Task goal: A line belongs in the answer if it contains "desde"; copy every such line from the entries below.

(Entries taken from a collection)
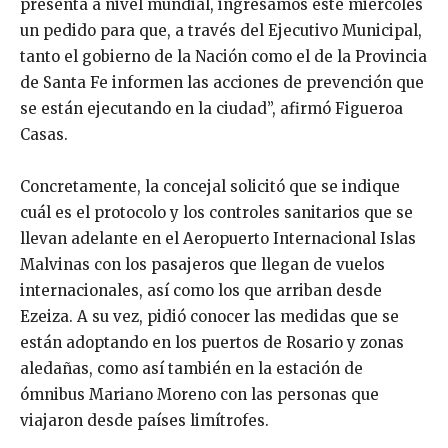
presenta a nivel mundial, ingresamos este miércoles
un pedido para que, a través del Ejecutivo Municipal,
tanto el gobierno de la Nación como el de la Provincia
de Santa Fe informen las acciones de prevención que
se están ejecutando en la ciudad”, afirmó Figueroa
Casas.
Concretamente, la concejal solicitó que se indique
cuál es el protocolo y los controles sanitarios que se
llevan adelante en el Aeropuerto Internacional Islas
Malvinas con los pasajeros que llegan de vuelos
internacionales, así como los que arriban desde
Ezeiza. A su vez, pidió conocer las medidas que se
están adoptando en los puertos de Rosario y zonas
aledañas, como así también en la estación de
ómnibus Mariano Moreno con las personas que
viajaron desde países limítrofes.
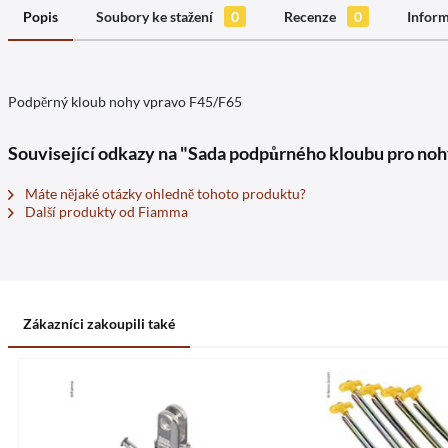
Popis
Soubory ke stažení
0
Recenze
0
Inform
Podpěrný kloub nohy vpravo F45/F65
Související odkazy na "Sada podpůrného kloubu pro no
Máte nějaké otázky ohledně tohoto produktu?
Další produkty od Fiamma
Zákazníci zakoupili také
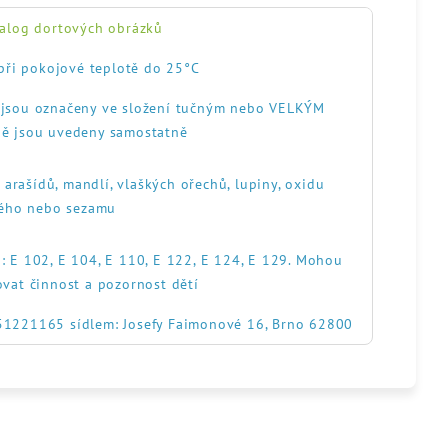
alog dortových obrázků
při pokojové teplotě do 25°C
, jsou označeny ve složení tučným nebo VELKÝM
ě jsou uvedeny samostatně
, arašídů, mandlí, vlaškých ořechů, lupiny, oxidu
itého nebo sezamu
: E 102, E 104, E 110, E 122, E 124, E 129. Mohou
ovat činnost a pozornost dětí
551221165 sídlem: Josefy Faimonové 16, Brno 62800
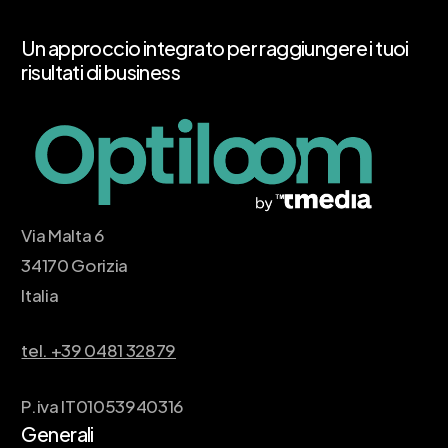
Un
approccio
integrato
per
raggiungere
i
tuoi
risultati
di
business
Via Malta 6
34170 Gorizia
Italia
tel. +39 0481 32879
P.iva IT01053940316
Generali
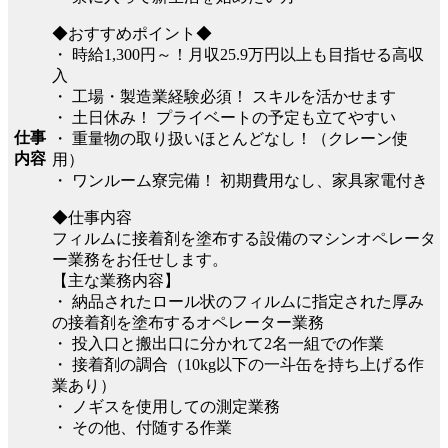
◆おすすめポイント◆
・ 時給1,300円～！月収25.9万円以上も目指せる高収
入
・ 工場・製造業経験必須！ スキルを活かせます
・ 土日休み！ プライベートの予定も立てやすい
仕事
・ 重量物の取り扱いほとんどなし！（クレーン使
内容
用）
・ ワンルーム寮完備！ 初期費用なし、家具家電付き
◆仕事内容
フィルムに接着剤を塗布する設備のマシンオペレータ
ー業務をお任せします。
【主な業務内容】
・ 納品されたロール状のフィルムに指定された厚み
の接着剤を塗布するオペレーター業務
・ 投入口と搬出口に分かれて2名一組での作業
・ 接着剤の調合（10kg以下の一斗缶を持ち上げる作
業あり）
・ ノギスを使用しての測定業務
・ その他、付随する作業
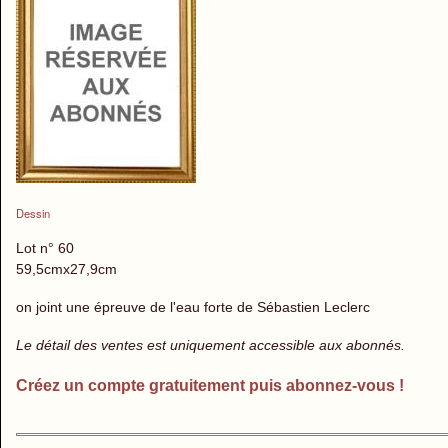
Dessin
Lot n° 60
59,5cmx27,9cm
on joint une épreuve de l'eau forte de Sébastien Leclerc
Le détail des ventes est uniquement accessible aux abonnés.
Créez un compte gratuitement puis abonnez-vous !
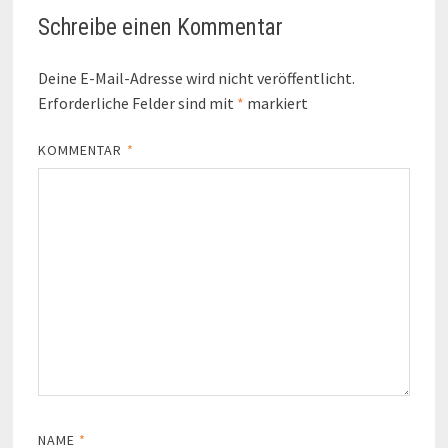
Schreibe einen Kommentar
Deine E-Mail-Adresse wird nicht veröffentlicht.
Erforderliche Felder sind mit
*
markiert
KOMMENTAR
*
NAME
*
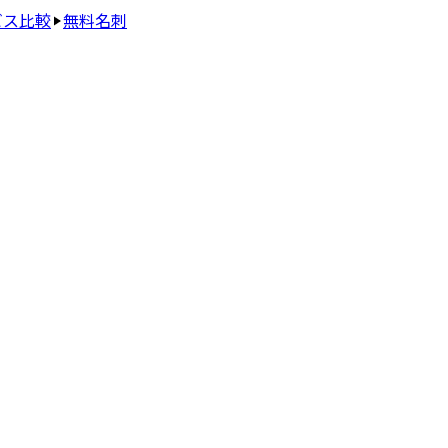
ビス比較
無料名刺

Written answer:
internacionales, así como los que arriban desde
viajaron desde países limítrofes.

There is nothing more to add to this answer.